Search Unity

Only one agent moves when using Self-Play for training

Discussion in 'ML-Agents' started by AndyWarrior, Mar 24, 2020.

  1. AndyWarrior

    AndyWarrior

    Joined:
    Feb 9, 2017
    Posts:
    6
    Hello,

    I have two agents that I want to train using self-play. The red agent is trying to catch the green one, while the green one is trying to escape. The red agent has a Team ID = 0 and the green agent has a Team ID = 1.

    When I start the training only one of the agents is moving (the green one with Team ID = 1). However, if I disable the green agent and start training again, the red agent trains normally. It seems to be an issue when the two agents are training at the same time. I have the self_play parameter in my trainer_config.yaml.

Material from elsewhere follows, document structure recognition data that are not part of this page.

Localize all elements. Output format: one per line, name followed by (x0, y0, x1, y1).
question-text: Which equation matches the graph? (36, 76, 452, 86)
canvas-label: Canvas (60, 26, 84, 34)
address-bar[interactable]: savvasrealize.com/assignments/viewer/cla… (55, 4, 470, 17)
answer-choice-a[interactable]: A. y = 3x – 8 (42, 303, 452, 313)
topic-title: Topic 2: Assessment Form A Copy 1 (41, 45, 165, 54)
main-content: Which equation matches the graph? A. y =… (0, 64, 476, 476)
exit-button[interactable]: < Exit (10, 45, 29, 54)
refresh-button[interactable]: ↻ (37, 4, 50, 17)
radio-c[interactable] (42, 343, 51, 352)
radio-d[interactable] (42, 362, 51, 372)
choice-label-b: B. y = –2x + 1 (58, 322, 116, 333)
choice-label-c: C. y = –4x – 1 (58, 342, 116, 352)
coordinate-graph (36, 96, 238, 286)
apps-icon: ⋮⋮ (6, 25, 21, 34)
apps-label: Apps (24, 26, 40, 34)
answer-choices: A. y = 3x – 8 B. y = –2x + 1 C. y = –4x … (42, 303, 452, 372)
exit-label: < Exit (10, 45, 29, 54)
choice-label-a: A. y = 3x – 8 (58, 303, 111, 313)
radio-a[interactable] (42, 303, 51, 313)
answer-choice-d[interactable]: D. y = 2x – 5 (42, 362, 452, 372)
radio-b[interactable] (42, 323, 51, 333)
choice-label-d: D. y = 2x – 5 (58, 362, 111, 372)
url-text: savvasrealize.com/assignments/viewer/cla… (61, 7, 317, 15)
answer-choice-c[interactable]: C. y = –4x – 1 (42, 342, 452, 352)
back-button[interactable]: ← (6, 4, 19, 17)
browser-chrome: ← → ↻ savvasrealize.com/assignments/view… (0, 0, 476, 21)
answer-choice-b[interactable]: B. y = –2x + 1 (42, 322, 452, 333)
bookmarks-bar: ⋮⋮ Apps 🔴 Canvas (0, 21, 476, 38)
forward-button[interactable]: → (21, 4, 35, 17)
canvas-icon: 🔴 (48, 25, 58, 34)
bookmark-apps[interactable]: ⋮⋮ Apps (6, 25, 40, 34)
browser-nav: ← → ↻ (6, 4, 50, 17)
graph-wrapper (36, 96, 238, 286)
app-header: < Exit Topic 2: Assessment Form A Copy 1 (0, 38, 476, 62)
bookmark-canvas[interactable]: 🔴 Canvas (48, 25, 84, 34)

    Is there any special configuration that I need to do to allow my two agents to train at the same time? I basically followed the soccer example, so I know it is possible for both of them to train together, it just seems like I'm doing something wrong.

    Screen Shot 2020-03-23 at 6.22.01 PM.png

    Screen Shot 2020-03-23 at 6.39.37 PM.png

    Screen Shot 2020-03-23 at 6.39.49 PM.png

    Screen Shot 2020-03-23 at 6.23.27 PM.png

    Thanks for any help you can provide.
     
  2. mbaske

    mbaske

    Joined:
    Dec 31, 2017
    Posts:
    473
    Not sure self-play is applicable here, because your two agents have different goals. Try training them as distinct agents, without the self-play option. Also, 2x512 units looks like overkill, given the small number of observables and actions. You can reduce that quite a bit, try 2x128 or even less. Since you're using discrete actions, you can set smaller batch and buffer sizes as well, see https://github.com/Unity-Technologies/ml-agents/blob/master/docs/Training-PPO.md#batch-size
     
    AndyWarrior likes this.
  3. AndyWarrior

    AndyWarrior

    Joined:
    Feb 9, 2017
    Posts:
    6
    Thanks for the reply, training them separately makes sense, since they have different goals. Just curious why the second agent is not moving in this case? Even is self-play is not applicable here it should still move right? Or is there something that Unity does to detect wether or not both agents have the same goal and decide that self-play is not the right choice?
     
  4. ultimatepixel

    ultimatepixel

    Joined:
    Mar 28, 2020
    Posts:
    1
    I've had the same issue and my two agents were actually doing the same exact action (trying to stab each other).
    After a few days I finally found a fix - add the Decision Requester component to your agents.
     
    WalkLearner likes this.
  5. LexVolkov

    LexVolkov

    Joined:
    Sep 14, 2014
    Posts:
    62
    For different tasks - different brains.

    Why doesn’t your agent go? Maybe try to put together green_tag and red_tag in the settings of the ray sensors.
     
  6. WalkLearner

    WalkLearner

    Joined:
    Mar 12, 2020
    Posts:
    10
    Thanks! you save my life! it actually works like a charm! I still don't know the reason, because I manually added decision request in the code with the same settings as the component in the inspector. Somehow, only the decision requester as a component runs normally with self-play.
     
  7. AndrewGri

    AndrewGri

    Joined:
    Jan 30, 2020
    Posts:
    12
    I also try to train two different agents having the same scenario. I trained one separately and now I'm going to train another one, having the trained one playing as inference.
    And I have a question. When 1 agent catches another, I need to to reset both agents. But I guess that reset should be initiated by only that agent which is training now, not that which is inference.
    I assume that inference agent should not call Done() when catching training agent. So I need to check from the agent script if the current mode is inference or not.
    How to do that?

    ps. I temporarily solved this but introducing another public variable to agent script, but it is not convenient or course.
     
  8. WalkLearner

    WalkLearner

    Joined:
    Mar 12, 2020
    Posts:
    10
    I think in any games, you should reset all agents for fairness or for the definition of a GAME. The inference agents can also be reset if you add the commend Done() in 0.14 or EndEpisode() in 0.15 for them. The reset should not affect your inference agent's performance, if you had trained them well. However, in an adversarial scenario, I would recommend to train both agents at the same time not separately, because asymmetric self-play is already good enough and time saving for training two models.